How to transpose columns when they encode multiple "records"? - openrefine

I have a spreadsheet I have imported into OpenRefine. The creator encoded groups of information (records) in columns. I need to bring each of those groups of columns into its own row, along with all the relevant columns.
Using a simplified example, how would I go from this:
id foo1 foo2 foo3 bar1 bar2 bar3
1 4 6 a 7 9 b
2 5 5 a 8 8 b
3 6 4 a 9 7 b
To this:
id foobar1 foobar2 foobar3
1 4 6 a
1 7 9 b
2 5 5 a
2 8 8 b
3 6 4 a
3 9 7 b
I've been trying to think of a way forward with intermediate columns, but there are are 6 groups of 5 columns and I'm currently stuck.
I found a solution.

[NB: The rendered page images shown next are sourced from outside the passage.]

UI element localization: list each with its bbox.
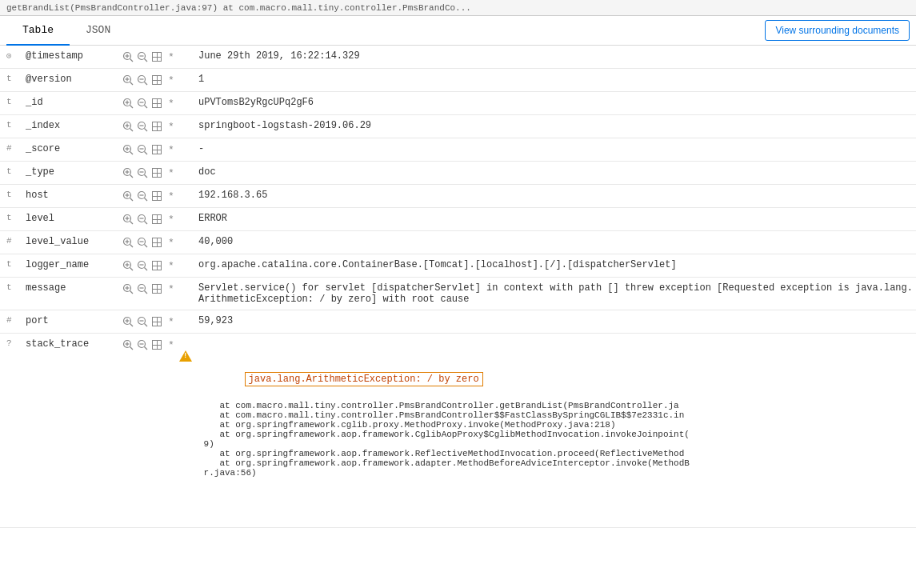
filter-out-icon[interactable] [136,74,149,86]
field-value: org.apache.catalina.core.ContainerBase.[… [198,259,677,270]
field-type: t [0,115,22,138]
toggle-column-icon[interactable] [150,143,163,156]
filter-in-icon[interactable] [122,236,134,249]
filter-out-icon[interactable] [136,338,149,351]
filter-in-icon[interactable] [122,50,134,63]
table-row: t host * [0,185,916,208]
tab-json[interactable]: JSON [70,16,126,46]
toggle-column-icon[interactable] [150,282,163,295]
toggle-column-icon[interactable] [150,74,163,86]
toggle-column-icon[interactable] [150,120,163,133]
field-value: doc [198,166,216,178]
filter-in-icon[interactable] [122,166,134,179]
filter-in-icon[interactable] [122,338,134,351]
toggle-column-icon[interactable] [150,97,163,110]
field-value-cell: doc [195,162,916,185]
filter-exists-icon[interactable]: * [165,259,178,272]
filter-exists-icon[interactable]: * [165,236,178,249]
field-icons: * [118,310,195,334]
toggle-column-icon[interactable] [150,213,163,226]
toggle-column-icon[interactable] [150,50,163,63]
filter-in-icon[interactable] [122,143,134,156]
field-value: springboot-logstash-2019.06.29 [198,120,371,131]
tab-table[interactable]: Table [6,16,70,46]
field-type: t [0,162,22,185]
field-name: level_value [22,231,118,254]
svg-line-68 [145,268,148,271]
toggle-column-icon[interactable] [150,315,163,328]
svg-line-26 [145,129,148,132]
field-value: 59,923 [198,315,233,326]
filter-out-icon[interactable] [136,190,149,202]
icon-group: * [122,120,192,133]
toggle-column-icon[interactable] [150,190,163,202]
filter-exists-icon[interactable]: * [165,338,178,351]
svg-line-15 [130,106,134,109]
svg-line-29 [130,152,134,155]
field-value-cell: Servlet.service() for servlet [dispatche… [195,278,916,310]
filter-in-icon[interactable] [122,213,134,226]
warning-icon [179,339,192,350]
filter-in-icon[interactable] [122,190,134,202]
field-icons: * [118,185,195,208]
field-name: level [22,208,118,231]
filter-in-icon[interactable] [122,259,134,272]
toggle-column-icon[interactable] [150,338,163,351]
field-value-cell: java.lang.ArithmeticException: / by zero… [195,334,916,528]
filter-exists-icon[interactable]: * [165,74,178,86]
svg-line-89 [145,347,148,350]
svg-line-64 [130,268,134,271]
filter-exists-icon[interactable]: * [165,166,178,179]
field-value-cell: 1 [195,69,916,92]
field-icons: * [118,46,195,69]
filter-out-icon[interactable] [136,120,149,133]
icon-group: * [122,338,192,351]
icon-group: * [122,282,192,295]
filter-out-icon[interactable] [136,143,149,156]
filter-exists-icon[interactable]: * [165,190,178,202]
filter-out-icon[interactable] [136,236,149,249]
table-row: t message * [0,278,916,310]
filter-in-icon[interactable] [122,74,134,86]
field-icons: * [118,162,195,185]
field-value-cell: 192.168.3.65 [195,185,916,208]
filter-out-icon[interactable] [136,259,149,272]
toggle-column-icon[interactable] [150,166,163,179]
filter-exists-icon[interactable]: * [165,315,178,328]
svg-line-12 [145,82,148,86]
filter-exists-icon[interactable]: * [165,143,178,156]
filter-exists-icon[interactable]: * [165,120,178,133]
filter-in-icon[interactable] [122,97,134,110]
filter-in-icon[interactable] [122,120,134,133]
filter-in-icon[interactable] [122,282,134,295]
svg-line-47 [145,198,148,202]
field-name: logger_name [22,254,118,278]
svg-line-43 [130,198,134,202]
filter-out-icon[interactable] [136,282,149,295]
field-value: June 29th 2019, 16:22:14.329 [198,50,360,62]
filter-exists-icon[interactable]: * [165,97,178,110]
stack-trace-body: at com.macro.mall.tiny.controller.PmsBra… [198,398,913,478]
filter-out-icon[interactable] [136,315,149,328]
field-icons: * [118,278,195,310]
filter-out-icon[interactable] [136,166,149,179]
svg-line-33 [145,152,148,155]
filter-in-icon[interactable] [122,315,134,328]
table-row: # port * [0,310,916,334]
stack-trace-highlight: java.lang.ArithmeticException: / by zero [245,372,483,386]
view-surrounding-button[interactable]: View surrounding documents [765,20,910,41]
filter-exists-icon[interactable]: * [165,282,178,295]
table-row: t _index * [0,115,916,138]
field-icons: * [118,69,195,92]
toggle-column-icon[interactable] [150,259,163,272]
field-value-cell: ERROR [195,208,916,231]
field-value: - [198,143,204,154]
filter-out-icon[interactable] [136,213,149,226]
field-name: message [22,278,118,310]
filter-out-icon[interactable] [136,50,149,63]
filter-exists-icon[interactable]: * [165,50,178,63]
field-icons: * [118,138,195,162]
toggle-column-icon[interactable] [150,236,163,249]
filter-out-icon[interactable] [136,97,149,110]
filter-exists-icon[interactable]: * [165,213,178,226]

The steps are:
Concat each group of columns into a single column (FOO_CONCAT, BAR_CONCAT)
Delete the now unneeded columns (foo1..3, bar1..3)

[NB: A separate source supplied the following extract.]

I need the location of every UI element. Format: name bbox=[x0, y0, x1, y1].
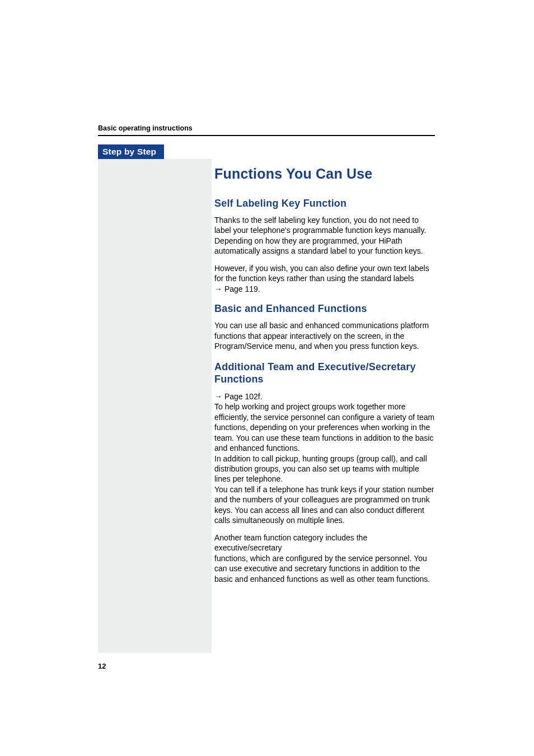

Transpose your CONCAT columns into a single column, no prefix, ignoring blanks, filling down other columns
Now FOO_CONCATs and BAR_CONCATs are all in the same column
Split that column into several columns...(using the separator you used in step 1)
Rename columns
Strip out prefixes (I had foo1:4, bar2:8, etc for clarity)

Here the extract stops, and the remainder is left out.